# Square D interchangeability of breaker question



## mikedabike64 (Mar 7, 2015)

I see some of the Breakers at work have the same clips & dimensions as my square D breakers @ home 
I was just wondering if breakers of the same type & design are interchangeable I have read not to interchange but I also see universal type breakers I sold. Thanks


----------



## Black Dog (Oct 16, 2011)

mikedabike64 said:


> I see some of the Breakers at work have the same clips & dimensions as my square D breakers @ home
> I was just wondering if breakers of the same type & design are interchangeable I have read not to interchange but I also see universal type breakers I sold. Thanks


square D only wants you to use their breakers


----------



## mikedabike64 (Mar 7, 2015)

Thanks Blog, I realize there is even a difference between square D and homeline breakers
I guess really what I was getting @would be my reluctance to use a universal breaker that lists what panel it could be used bc of many reasons vs the breaker made specifically and only for that panel thanks


----------



## backstay (Feb 3, 2011)

mikedabike64 said:


> Thanks Blog, I realize there is even a difference between square D and homeline breakers
> I guess really what I was getting @would be my reluctance to use a universal breaker that lists what panel it could be used bc of many reasons vs the breaker made specifically and only for that panel thanks


If the breaker is listed for the panel, it's fine.


----------



## mikedabike64 (Mar 7, 2015)

OK thanks backstay


----------



## RIVETER (Sep 26, 2009)

The real answer to your post is to tell you to NEVER steal a circuit breaker from the company who is feeding your family unless you know, for sure, that it will fit in your panel.


----------



## danhasenauer (Jun 10, 2009)

IIRC, Homeline panels have a small protrusion on the bus where the breaker stabs on and only a Homeline breaker has the clearance "notch" in it to mount where this "barb" is located. But you can use Homeline breakers in other standard 1" panels.
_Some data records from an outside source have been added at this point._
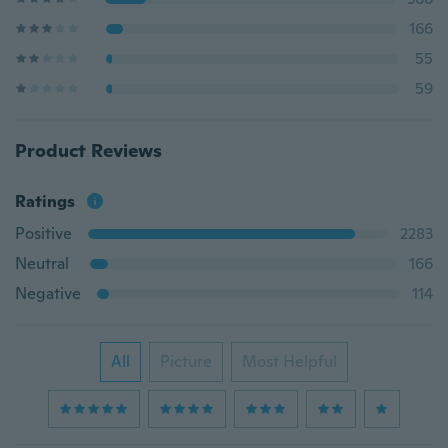
166
55
59
Product Reviews
Ratings
Positive
2283
Neutral
166
Negative
114
All
Picture
Most Helpful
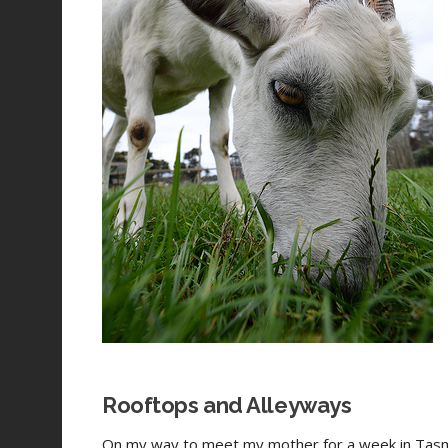
Rooftops and Alleyways
On my way to meet my mother for a week in Tasm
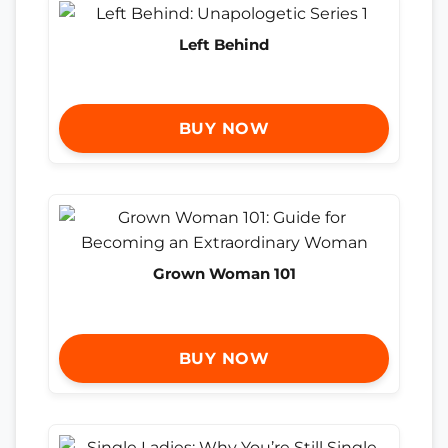
Left Behind
BUY NOW
Grown Woman 101
BUY NOW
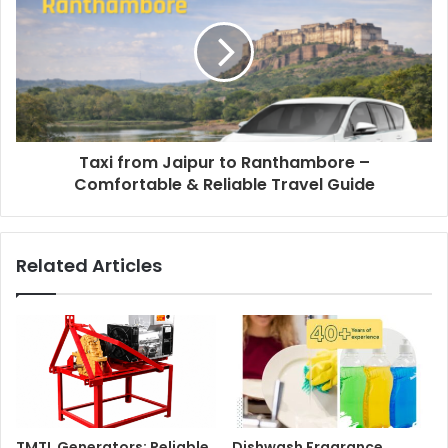
Taxi from Jaipur to Ranthambore –
Comfortable & Reliable Travel Guide
Related Articles
TMTL Generators: Reliable
Dishwash Fragrance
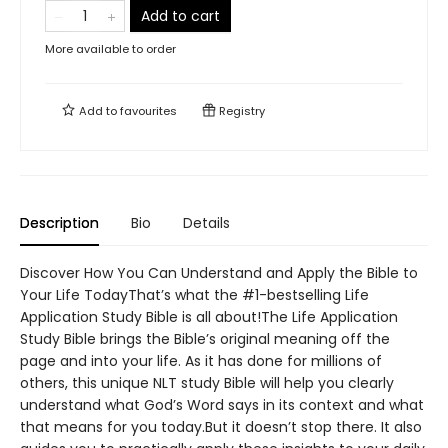
Add to cart
More available to order
Add to
favourites
Registry
Description
Bio
Details
Discover How You Can Understand and Apply the Bible to
Your Life TodayThat’s what the #1-bestselling Life
Application Study Bible is all about!The Life Application
Study Bible brings the Bible’s original meaning off the
page and into your life. As it has done for millions of
others, this unique NLT study Bible will help you clearly
understand what God’s Word says in its context and what
that means for you today.But it doesn’t stop there. It also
As far as QO and QOB's are concerned, why would anyone use a generic equivalent? There's a reason they are called "The World's Fastest Breaker".
Just because you can, doesn't mean you should.


----------



## RIVETER (Sep 26, 2009)

danhasenauer said:


> quote;[There's a reason they are called "The World's Fastest Breaker".]


Is it because they don't last too long?


----------



## danhasenauer (Jun 10, 2009)

RIVETER said:


> Is it because they don't last too long?


A-hahaha. No.
It's because they clear a fault faster. 1/60th of a second or less, thereby minimizing arc-flash energy release potential at the fault location.
Show me one that trips faster.
If your Sq D installs are not holding up well, it's not because of the product my Friend.


----------



## papaotis (Jun 8, 2013)

JMO, (and many others) in most cases a breaker that fits will suffice. they all have the same 10,000RMS rating, they have the same contact surface the mfgs change little things to 'make it theirs'. its all about buying it from THEM( the mfg of the panel)and how do i find this 'listed' list?


----------



## danhasenauer (Jun 10, 2009)

papaotis said:


> JMO, (and many others) in most cases a breaker that fits will suffice. they all have the same 10,000RMS rating, they have the same contact surface the mfgs change little things to 'make it theirs'. its all about buying it from THEM( the mfg of the panel)and how do i find this 'listed' list?


A very valid point, especially if we can make more $ on cheaper parts. In my case, most of the work I do is for people looking for the best job, not the cheapest job. 
As far as a "master list" of interchangeability covering all manufacturers goes, I have yet to see one in my 30+ years in the Trade.


----------



## mikedabike64 (Mar 7, 2015)

Thanks guys


----------